No mesmo domingo em que o Diretor Editorial redigia sua falaciosa nota, a Folha informou que, nas últimas semanas, circulava na Internet um abaixo-assinado que "contava com mais de 7 000 adesões"; mas, não deixava de arrematar: "[...] cuja autenticidade, porém, não há como comprovar"18. A matéria destacou também que personalidades como Antonio Candido, Oscar Niemeyer, Chico Buarque, entre outros, apoiavam o abaixo-assinado; para demonstrar "isenção", o jornal reproduziu integralmente as quase trinta linhas do texto. No entanto, a meu ver, a explicação desse "democratismo" da Folha deveu-se a duas razões principais: 1) a repercussão e o apoio que alcançou o abaixo-assinado nos meios acadêmicos e intelectuais – particularmente entre aqueles que, com certa freqüência, colaboram com o jornal19 –, certamente levou a Direção Editorial a abrir o jornal aos seus críticos. Sabe-se que dezenas de jornalistas que integram os quadros do jornal – com Mestrado ou Doutorado na Universidade de São Paulo ou na Universidade Estadual de Campinas –, não têm interesse em romper relações com a intelectualidade crítica e de esquerda. Embora pretendam ser la crème de la crème da inteligência brasileira, muitos jornalistas da Folha não podem prescindir da colaboração dos intelectuais progressistas para assessoramentos, sugestões de matérias, entrevistas etc. Não podem nem desejam estes jornalistas prescindir da manutenção de boas e proveitosas relações com os acadêmicos e intelectuais que têm convicções democráticas e são críticos da ordem capitalista.

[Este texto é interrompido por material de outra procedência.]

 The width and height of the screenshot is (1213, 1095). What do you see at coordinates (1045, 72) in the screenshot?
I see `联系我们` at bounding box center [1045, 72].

2) foi também o "clamor da rua" que contribuiu para a decisão da Direção da Folha no sentido de informar seus leitores sobre o fato de que setores da chamada sociedade civil manifestavam-se firmemente contra a equivocada orientação editorial do jornal. Organizado pelo Movimento dos Sem-Mídia, cerca de 400 pessoas – convocadas por diversas entidades do estado de São Paulo20 – reuniram-se na manhã de sábado (em 7 de março de 2009) para um "Ato de protesto contra a 'ditabranda'", diante da sede do jornal. Por cerca de três horas, manifestantes – portando faixas e cartazes denunciando as mortes e os desaparecimentos durante a ditadura militar –, ouviram emocionados depoimentos de ex-presos políticos e lideranças de entidades em defesa dos direitos humanos. Os vários depoentes que discursaram no Ato21– todos eles signatários do abaixo-assinado – foram contundentes na denúncia da ativa colaboração do "Grupo Folha" com a ditadura militar e na crítica à recente "recaída" editorial. Solidariedade aos dois acadêmicos da USP que foram insultados pelo jornal, também foi prestada pelos oradores e pelas pessoas presentes ao ato22.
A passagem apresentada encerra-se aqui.